Week 4: Disaggregation & Elasticity

Learning objectives — after this week you can…

Quantify write amplification in traditional replicated databases and explain why shipping only the redo log collapses it by two orders of magnitude.
Reconstruct Aurora’s 6-way quorum (4/6 write, 3/6 read) from first principles of the AZ+1 failure model, and explain why 10 GB segments make repair fast enough for the math to hold.
Describe Snowflake’s three-layer split and trace how immutable micro-partitions enable pruning, time travel, and zero-copy cloning.
Walk a GetPage@LSN request through Neon’s safekeeper → pageserver → S3 pipeline, and explain why a copy-on-write branch costs almost nothing to create.
Argue, with cost arithmetic, when scale-to-zero and branch-per-experiment make disaggregated storage the right substrate for agent workloads.

Lecture 1 · Tuesday

Aurora: the Log Is the Database

Every durable database already contains two complete descriptions of its state: the data pages, and the redo log that produced them. They are informationally redundant — given the log, you can rebuild every page. For forty years we shipped both across every replication boundary, because networks were slow and disks were local, so materializing pages eagerly everywhere seemed obviously right. Aurora’s insight (Verbitski et al., SIGMOD 2017) is brutal in its simplicity: in a cloud datacenter, where the network is fast and the storage fleet can run code, shipping pages is pure waste. Ship only the log. Let storage materialize pages itself, lazily, close to the disks. Everything else in the paper — the quorum, the segments, the recovery story — falls out of that one decision.

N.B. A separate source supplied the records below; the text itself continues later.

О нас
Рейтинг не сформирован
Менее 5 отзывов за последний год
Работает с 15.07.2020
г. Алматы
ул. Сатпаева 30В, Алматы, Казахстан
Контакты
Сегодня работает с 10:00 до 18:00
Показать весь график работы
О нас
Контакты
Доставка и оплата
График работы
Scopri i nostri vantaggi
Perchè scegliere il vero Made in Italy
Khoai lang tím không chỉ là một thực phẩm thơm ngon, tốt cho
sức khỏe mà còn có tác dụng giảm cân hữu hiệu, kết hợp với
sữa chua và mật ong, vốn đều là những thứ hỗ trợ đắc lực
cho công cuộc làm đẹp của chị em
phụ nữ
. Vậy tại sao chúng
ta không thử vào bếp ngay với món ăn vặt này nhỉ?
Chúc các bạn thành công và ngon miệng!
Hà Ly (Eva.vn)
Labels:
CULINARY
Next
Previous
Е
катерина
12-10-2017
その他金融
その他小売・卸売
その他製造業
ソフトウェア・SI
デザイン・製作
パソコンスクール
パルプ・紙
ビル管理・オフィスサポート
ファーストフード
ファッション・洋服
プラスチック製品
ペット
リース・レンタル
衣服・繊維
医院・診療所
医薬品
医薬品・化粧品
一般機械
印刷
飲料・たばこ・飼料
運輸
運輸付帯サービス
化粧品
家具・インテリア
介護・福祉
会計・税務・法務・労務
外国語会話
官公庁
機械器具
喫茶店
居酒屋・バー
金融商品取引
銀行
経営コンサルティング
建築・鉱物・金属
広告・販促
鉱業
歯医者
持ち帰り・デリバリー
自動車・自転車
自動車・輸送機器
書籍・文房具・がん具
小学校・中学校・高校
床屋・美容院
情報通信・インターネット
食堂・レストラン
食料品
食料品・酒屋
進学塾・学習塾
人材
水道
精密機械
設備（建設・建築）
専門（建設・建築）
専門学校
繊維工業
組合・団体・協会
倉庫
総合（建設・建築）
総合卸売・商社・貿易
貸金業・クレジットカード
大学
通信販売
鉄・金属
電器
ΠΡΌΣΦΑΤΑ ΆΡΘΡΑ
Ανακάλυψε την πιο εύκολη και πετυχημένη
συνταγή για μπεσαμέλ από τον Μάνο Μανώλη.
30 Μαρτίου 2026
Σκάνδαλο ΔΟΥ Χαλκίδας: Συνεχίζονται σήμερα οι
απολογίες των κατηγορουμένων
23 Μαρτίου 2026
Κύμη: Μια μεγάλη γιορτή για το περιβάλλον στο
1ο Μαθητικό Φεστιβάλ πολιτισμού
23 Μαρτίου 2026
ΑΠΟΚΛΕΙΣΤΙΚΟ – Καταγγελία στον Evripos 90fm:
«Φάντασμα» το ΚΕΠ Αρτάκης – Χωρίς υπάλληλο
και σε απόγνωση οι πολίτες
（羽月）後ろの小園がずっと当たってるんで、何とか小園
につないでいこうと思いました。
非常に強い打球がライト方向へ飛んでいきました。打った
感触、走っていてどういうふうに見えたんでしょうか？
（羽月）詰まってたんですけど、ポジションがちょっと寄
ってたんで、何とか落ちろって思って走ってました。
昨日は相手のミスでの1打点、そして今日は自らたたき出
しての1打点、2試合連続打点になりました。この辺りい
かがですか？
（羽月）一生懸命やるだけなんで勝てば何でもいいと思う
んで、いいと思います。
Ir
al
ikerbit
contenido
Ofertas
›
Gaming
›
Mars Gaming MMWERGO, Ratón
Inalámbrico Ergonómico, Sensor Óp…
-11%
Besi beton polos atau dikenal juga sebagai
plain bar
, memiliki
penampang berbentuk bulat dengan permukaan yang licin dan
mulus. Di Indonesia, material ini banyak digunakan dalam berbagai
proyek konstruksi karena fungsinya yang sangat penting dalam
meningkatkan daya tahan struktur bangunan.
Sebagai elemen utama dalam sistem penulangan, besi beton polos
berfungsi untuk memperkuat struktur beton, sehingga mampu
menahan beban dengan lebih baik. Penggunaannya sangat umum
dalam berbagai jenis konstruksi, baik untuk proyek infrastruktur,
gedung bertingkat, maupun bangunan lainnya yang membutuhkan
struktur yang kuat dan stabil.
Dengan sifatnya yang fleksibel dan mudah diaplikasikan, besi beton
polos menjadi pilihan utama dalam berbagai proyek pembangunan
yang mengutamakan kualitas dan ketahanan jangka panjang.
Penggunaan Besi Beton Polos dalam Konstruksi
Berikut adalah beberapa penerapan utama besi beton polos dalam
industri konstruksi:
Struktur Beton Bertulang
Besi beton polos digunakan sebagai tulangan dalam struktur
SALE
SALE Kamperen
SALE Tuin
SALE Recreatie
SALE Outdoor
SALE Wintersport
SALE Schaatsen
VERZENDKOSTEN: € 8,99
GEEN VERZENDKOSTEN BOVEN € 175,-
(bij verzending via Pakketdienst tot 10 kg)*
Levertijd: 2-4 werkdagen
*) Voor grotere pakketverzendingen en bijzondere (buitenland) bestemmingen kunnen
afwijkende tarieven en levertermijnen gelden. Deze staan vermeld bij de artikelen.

The write amplification problem

Start by counting what a conventional highly-available MySQL writes per transaction. InnoDB writes the redo log record, the data page itself (16 KB, even if you changed 120 bytes of it), and a second copy of the page to the double-write buffer to guard against torn writes. MySQL also writes the binlog for replication, plus assorted metadata. Now mirror that instance for HA: networked block storage typically replicates each of those writes again, and a hot standby repeats the entire set on its own mirrored volumes. The Aurora paper’s Figure 2 counts the same logical write traveling the network and hitting media many times over — and several of those writes are sequential and synchronous, so latency stacks.

Make it concrete. A transaction updates 10 rows spread over 8 pages. Mirrored MySQL moves roughly 8 × 16 KB of pages, doubled by the double-write buffer, plus log and binlog — then the whole bundle is replayed down a second instance’s stack: comfortably over half a megabyte of writes for a few hundred bytes of intent. Aurora sends 10 redo records of ~100 bytes each to six storage nodes: about 6 KB total. That is roughly a 100× reduction, and it shows up in the paper’s headline benchmark: over a 30-minute SysBench write-only run, Aurora completed 35× more transactions than mirrored MySQL while issuing 7.7× fewer I/Os per transaction. The transaction’s intent is small; only our habits made it big.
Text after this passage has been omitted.